É por esta consideração, e neste sentido, que dissemos que o Espiritismo aceita o título de partido, já que lho dão, porque era engrandecê-lo aos olhos do público; mas não tivemos em vista fazê-lo perder sua qualidade essencial, a de doutrina filosófica moralizadora, que faz sua glória e a sua força. Longe de nós, pois, o pensamento de transformar em partidários os adeptos de uma doutrina de paz, de tolerância, de caridade e de fraternidade. A palavra partido, aliás, nem sempre implica a ideia de luta, de sentimentos hostis; não se diz: o partido da paz? o partido das pessoas honestas? O Espiritismo já provou, e provará sempre, que pertence a esta categoria.
Quanto ao mais, faça o que fizer, o Espiritismo não pode deixar de ser um partido. Com efeito, que é um partido, abstração feita da ideia de luta? é uma opinião que não é partilhada senão por uma parte da população. Mas essa qualificação só é dada às opiniões que contam um número de aderentes bastante considerável para chamar a atenção e representar um papel.

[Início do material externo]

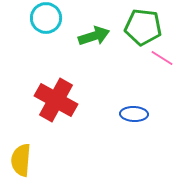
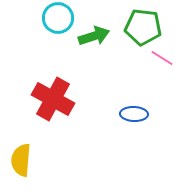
cyan circle: moved 12 px right
red cross: moved 3 px left, 1 px up
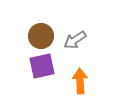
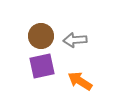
gray arrow: rotated 30 degrees clockwise
orange arrow: rotated 55 degrees counterclockwise
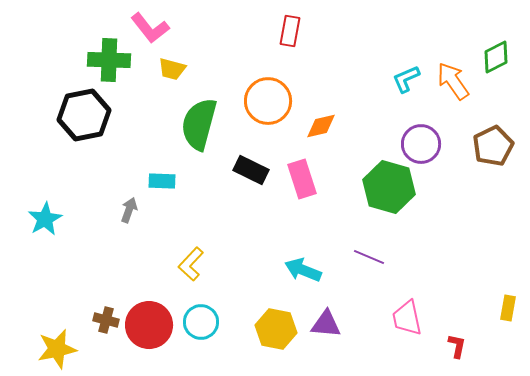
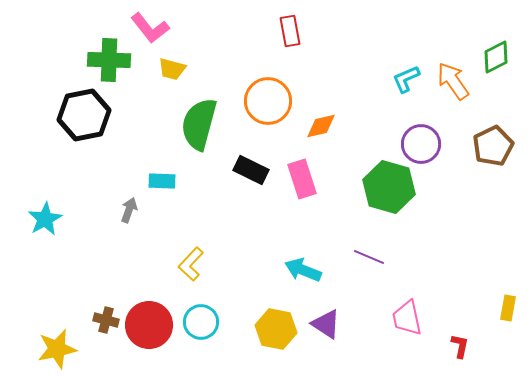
red rectangle: rotated 20 degrees counterclockwise
purple triangle: rotated 28 degrees clockwise
red L-shape: moved 3 px right
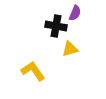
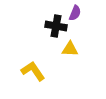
yellow triangle: rotated 18 degrees clockwise
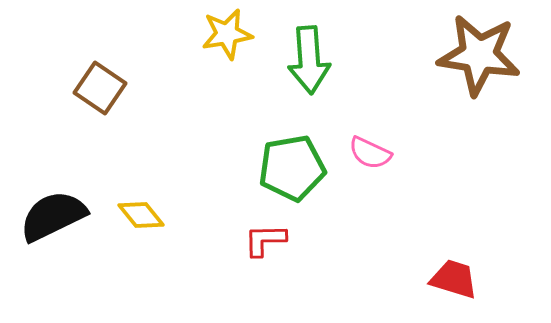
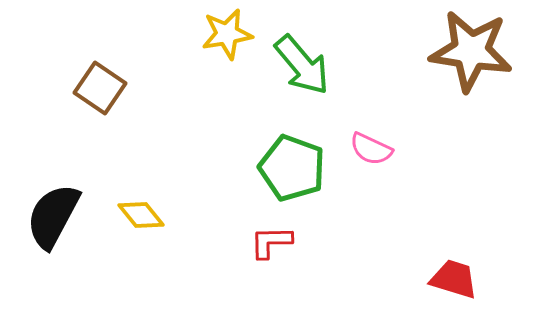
brown star: moved 8 px left, 4 px up
green arrow: moved 7 px left, 5 px down; rotated 36 degrees counterclockwise
pink semicircle: moved 1 px right, 4 px up
green pentagon: rotated 30 degrees clockwise
black semicircle: rotated 36 degrees counterclockwise
red L-shape: moved 6 px right, 2 px down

Ora, não sendo ainda de todos, a opinião espírita é, necessariamente, um partido em relação às opiniões contrárias, que o combatem, até que os tenha unido a todos. Em virtude de seus princípios, ele não é agressivo; não se impõe; não subjuga; não pede para si senão a liberdade de pensar à sua maneira, seja; mas, desde que é atacado, tratado como pária, deve defender-se e reivindicar para si o que é de direito comum; ele o deve, é seu dever, sob pena de ser acusado de renegar sua causa, que é a de todos os seus irmãos em crença, que não poderia abandonar sem cobardia. Entra, pois, forçosamente na luta, por maior repugnância que experimente; não é inimigo de ninguém, é verdade, mas tem inimigos que procuram esmagá-lo; é por sua firmeza, por sua perseverança e por sua coragem que se lhes imporá; suas armas são completamente diversas das dos adversários, também é verdade; mas não deixa de ser para eles, e apesar deles, um partido, pois não lhe teriam dado este título se não o tivessem julgado bastante forte para os contrabalançar.
Tais são os motivos pelos quais julgamos que o Espiritismo podia aceitar a qualificação de partido, que lhe era dado por seus antagonistas, sem que o tenha tomado por si mesmo porque era aceitar o repto que lhe era lançado. Pensamos que o podia, sem repudiar os seus princípios.